BEGIN

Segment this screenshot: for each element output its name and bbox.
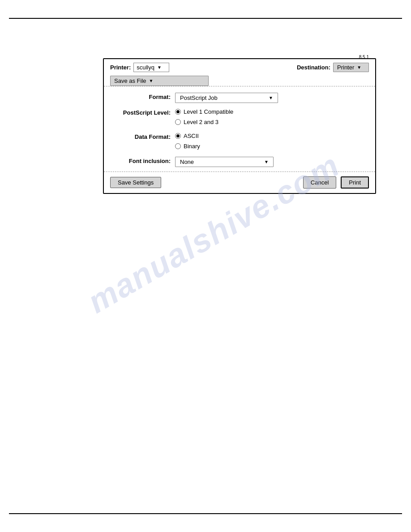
postscript-level-label: PostScript Level: — [110, 108, 175, 116]
format-dropdown-arrow-icon: ▼ — [269, 95, 273, 100]
version-label: 8.5.1 — [359, 55, 369, 60]
level1-option[interactable]: Level 1 Compatible — [175, 108, 233, 115]
format-label: Format: — [110, 93, 175, 100]
save-settings-button[interactable]: Save Settings — [110, 177, 161, 188]
postscript-level-control: Level 1 Compatible Level 2 and 3 — [175, 108, 233, 127]
data-format-row: Data Format: ASCII Binary — [110, 133, 369, 151]
ascii-label: ASCII — [184, 133, 199, 139]
data-format-label: Data Format: — [110, 133, 175, 140]
binary-option[interactable]: Binary — [175, 143, 200, 150]
format-control: PostScript Job ▼ — [175, 93, 278, 103]
printer-label: Printer: — [110, 64, 131, 71]
ascii-option[interactable]: ASCII — [175, 133, 200, 139]
level2-label: Level 2 and 3 — [184, 119, 218, 125]
cancel-button[interactable]: Cancel — [303, 176, 336, 189]
font-inclusion-row: Font inclusion: None ▼ — [110, 157, 369, 167]
destination-value: Printer — [337, 64, 354, 71]
font-inclusion-dropdown[interactable]: None ▼ — [175, 157, 274, 167]
level1-label: Level 1 Compatible — [184, 108, 233, 115]
level1-radio[interactable] — [175, 109, 181, 115]
print-dialog: Printer: scullyq ▼ 8.5.1 Destination: Pr… — [103, 58, 376, 194]
destination-label: Destination: — [297, 64, 330, 71]
font-inclusion-value: None — [180, 159, 194, 165]
data-format-control: ASCII Binary — [175, 133, 200, 151]
page-border-top — [9, 18, 402, 19]
save-as-dropdown-arrow-icon: ▼ — [149, 78, 154, 83]
printer-dropdown[interactable]: scullyq ▼ — [133, 63, 169, 72]
page-border-bottom — [9, 513, 402, 514]
format-dropdown[interactable]: PostScript Job ▼ — [175, 93, 278, 103]
font-inclusion-control: None ▼ — [175, 157, 274, 167]
save-as-label: Save as File — [114, 77, 146, 84]
destination-dropdown[interactable]: Printer ▼ — [333, 63, 369, 72]
font-inclusion-label: Font inclusion: — [110, 157, 175, 164]
dialog-header-row: Printer: scullyq ▼ 8.5.1 Destination: Pr… — [104, 59, 375, 74]
format-value: PostScript Job — [180, 94, 218, 101]
print-button[interactable]: Print — [341, 176, 369, 189]
format-row: Format: PostScript Job ▼ — [110, 93, 369, 103]
level2-radio[interactable] — [175, 119, 181, 125]
printer-value: scullyq — [137, 64, 154, 71]
save-as-dropdown[interactable]: Save as File ▼ — [110, 76, 209, 86]
save-as-row: Save as File ▼ — [104, 74, 375, 86]
destination-dropdown-arrow-icon: ▼ — [357, 65, 361, 70]
binary-label: Binary — [184, 143, 200, 150]
level2-option[interactable]: Level 2 and 3 — [175, 119, 233, 125]
binary-radio[interactable] — [175, 143, 181, 149]
content-area: Format: PostScript Job ▼ PostScript Leve… — [104, 86, 375, 172]
postscript-level-row: PostScript Level: Level 1 Compatible Lev… — [110, 108, 369, 127]
ascii-radio[interactable] — [175, 133, 181, 139]
dialog-footer: Save Settings Cancel Print — [104, 172, 375, 193]
action-buttons: Cancel Print — [303, 176, 369, 189]
font-inclusion-dropdown-arrow-icon: ▼ — [264, 159, 269, 164]
printer-dropdown-arrow-icon: ▼ — [157, 65, 162, 70]
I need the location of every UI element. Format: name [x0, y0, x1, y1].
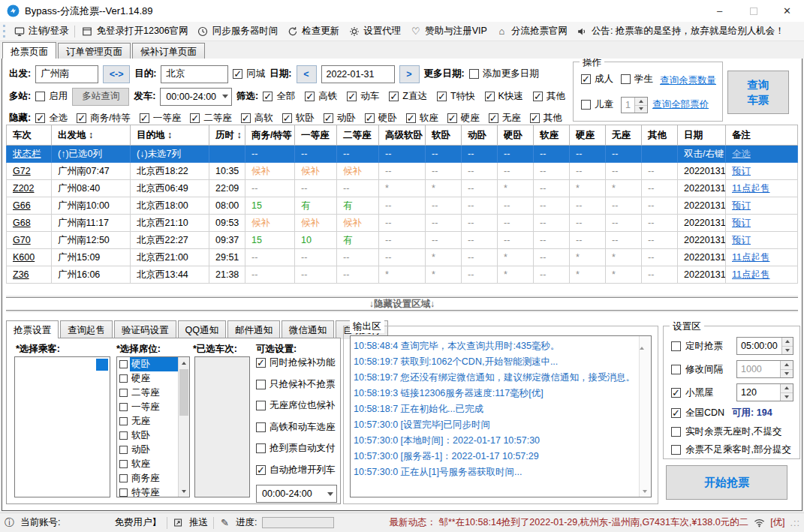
train-number-link[interactable]: Z202 — [13, 183, 35, 194]
seat-option[interactable]: 硬座 — [117, 371, 178, 386]
hide-seat-checkbox[interactable]: 二等座 — [190, 112, 232, 125]
seat-option[interactable]: 软座 — [117, 457, 178, 471]
book-link[interactable]: 11点起售 — [732, 183, 769, 194]
filter-checkbox[interactable]: Z直达 — [389, 90, 427, 103]
setting-checkbox[interactable]: 定时抢票 — [671, 340, 723, 353]
stepper-arrows[interactable] — [781, 338, 793, 354]
book-link[interactable]: 11点起售 — [732, 269, 769, 280]
hide-seat-checkbox[interactable]: 硬卧 — [365, 112, 397, 125]
book-link[interactable]: 预订 — [732, 235, 751, 245]
column-header[interactable]: 目的地 ↕ — [131, 125, 209, 146]
menu-item-2[interactable]: 同步服务器时间 — [193, 23, 283, 41]
column-header[interactable]: 无座 — [606, 125, 642, 146]
hide-seat-checkbox[interactable]: 软座 — [406, 112, 438, 125]
option-checkbox[interactable]: 抢到票自动支付 — [256, 442, 336, 455]
scrollbar-thumb[interactable] — [179, 369, 188, 416]
passenger-listbox[interactable] — [14, 356, 110, 497]
scroll-down-icon[interactable] — [179, 485, 189, 497]
train-number-link[interactable]: Z36 — [13, 269, 29, 280]
book-link[interactable]: 预订 — [732, 166, 751, 176]
stepper-up-icon[interactable] — [782, 338, 793, 347]
tab-订单管理页面[interactable]: 订单管理页面 — [58, 43, 131, 59]
filter-checkbox[interactable]: K快速 — [485, 90, 523, 103]
multi-station-query-button[interactable]: 多站查询 — [72, 88, 129, 106]
filter-checkbox[interactable]: T特快 — [437, 90, 475, 103]
column-header[interactable]: 动卧 — [462, 125, 498, 146]
train-number-link[interactable]: G68 — [13, 218, 31, 228]
menu-item-3[interactable]: 检查更新 — [282, 23, 344, 41]
book-link[interactable]: 预订 — [732, 218, 751, 228]
table-row[interactable]: G72广州南07:47北京西18:2210:35候补候补候补----------… — [7, 163, 798, 180]
tab-微信通知[interactable]: 微信通知 — [282, 320, 334, 339]
option-checkbox[interactable]: 高铁和动车选座 — [256, 421, 336, 434]
menu-item-5[interactable]: ♡赞助与注册VIP — [405, 23, 492, 41]
output-log[interactable]: 10:58:48:4 查询完毕，本次查询共用时:435毫秒。10:58:19:7… — [350, 335, 652, 497]
maximize-button[interactable] — [736, 0, 770, 22]
tab-抢票设置[interactable]: 抢票设置 — [6, 320, 59, 338]
scroll-up-icon[interactable] — [179, 357, 189, 368]
hide-seat-checkbox[interactable]: 软卧 — [282, 112, 315, 125]
selected-trains-listbox[interactable] — [194, 356, 250, 497]
depart-time-select[interactable]: 00:00-24:00 — [160, 88, 232, 106]
column-header[interactable]: 出发地 ↕ — [52, 125, 131, 146]
seat-option[interactable]: 二等座 — [117, 386, 178, 400]
column-header[interactable]: 二等座 — [337, 125, 379, 146]
hide-seat-checkbox[interactable]: 一等座 — [140, 112, 182, 125]
seat-option[interactable]: 一等座 — [117, 400, 178, 414]
column-header[interactable]: 高级软卧 — [379, 125, 426, 146]
tab-验证码设置[interactable]: 验证码设置 — [114, 320, 176, 339]
minimize-button[interactable]: – — [703, 0, 736, 22]
train-number-link[interactable]: K600 — [13, 252, 35, 263]
seat-option[interactable]: 商务座 — [117, 471, 178, 485]
depart-input[interactable]: 广州南 — [35, 65, 98, 83]
setting-stepper[interactable]: 1000 — [736, 360, 793, 378]
hide-seat-checkbox[interactable]: 无座 — [489, 112, 521, 125]
date-input[interactable]: 2022-01-31 — [321, 65, 395, 83]
hide-seat-checkbox[interactable]: 动卧 — [324, 112, 356, 125]
column-header[interactable]: 其他 — [642, 125, 678, 146]
seat-listbox[interactable]: 硬卧硬座二等座一等座无座软卧动卧软座商务座特等座 — [116, 356, 190, 497]
option-checkbox[interactable]: 同时抢候补功能 — [256, 356, 336, 369]
column-header[interactable]: 日期 — [678, 125, 726, 146]
hide-seat-checkbox[interactable]: 全选 — [35, 112, 68, 125]
seat-option[interactable]: 硬卧 — [117, 357, 178, 371]
cdn-checkbox[interactable]: 全国CDN — [671, 407, 724, 419]
table-row[interactable]: Z36广州16:06北京西13:4421:38------**--*--**--… — [7, 266, 798, 284]
filter-checkbox[interactable]: 动车 — [347, 90, 379, 103]
train-number-link[interactable]: G70 — [13, 235, 31, 245]
setting-checkbox[interactable]: 余票不足乘客时,部分提交 — [671, 443, 791, 456]
filter-checkbox[interactable]: 其他 — [533, 90, 565, 103]
query-price-link[interactable]: 查询全部票价 — [652, 98, 709, 111]
menu-item-4[interactable]: 设置代理 — [344, 23, 405, 41]
table-row[interactable]: G68广州南11:17北京西21:1009:53候补候补候补----------… — [7, 215, 798, 232]
column-header[interactable]: 商务/特等 — [245, 125, 295, 146]
stepper-arrows[interactable] — [780, 384, 793, 401]
query-tickets-button[interactable]: 查询 车票 — [727, 71, 789, 114]
start-grabbing-button[interactable]: 开始抢票 — [666, 465, 787, 500]
train-number-link[interactable]: G66 — [13, 200, 31, 211]
child-count-stepper[interactable]: 1 — [621, 97, 648, 113]
setting-checkbox[interactable]: 实时余票无座时,不提交 — [671, 425, 781, 438]
scroll-down-icon[interactable] — [643, 490, 647, 493]
adult-checkbox[interactable]: 成人 — [581, 73, 613, 86]
seat-list-scrollbar[interactable] — [178, 357, 189, 497]
column-header[interactable]: 一等座 — [295, 125, 337, 146]
stepper-arrows[interactable] — [780, 361, 793, 377]
add-more-dates-checkbox[interactable]: 添加更多日期 — [469, 68, 539, 80]
menu-item-6[interactable]: ⌂分流抢票官网 — [492, 23, 572, 41]
seat-option[interactable]: 动卧 — [117, 443, 178, 457]
train-number-link[interactable]: G72 — [13, 166, 31, 176]
setting-stepper[interactable]: 05:00:00 — [736, 337, 793, 355]
table-row[interactable]: G70广州南12:50北京西22:2709:371510有-----------… — [7, 232, 798, 249]
column-header[interactable]: 软卧 — [426, 125, 462, 146]
push-label[interactable]: 推送 — [189, 516, 208, 529]
column-header[interactable]: 车次 — [7, 125, 52, 146]
tab-邮件通知[interactable]: 邮件通知 — [227, 320, 280, 339]
menu-item-7[interactable]: 公告: 抢票靠的是坚持，放弃就是给别人机会！ — [572, 23, 789, 41]
option-checkbox[interactable]: 只抢候补不抢票 — [256, 378, 336, 391]
option-checkbox[interactable]: 无座席位也候补 — [256, 399, 336, 412]
table-row[interactable]: K600广州15:09北京西21:0029:51--------*--*--**… — [7, 249, 798, 266]
hide-seat-checkbox[interactable]: 其他 — [530, 112, 562, 125]
hide-seat-checkbox[interactable]: 商务/特等 — [77, 112, 130, 125]
passenger-list-scrollbar[interactable] — [96, 359, 108, 371]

END

* [Problem to work on]:
From the records above, pull every line that has the string "File" and copy it.

* [Answer to the problem]:
save-as-label: Save as File — [114, 77, 146, 84]
save-as-dropdown[interactable]: Save as File ▼ — [110, 76, 209, 86]
save-as-row: Save as File ▼ — [104, 74, 375, 86]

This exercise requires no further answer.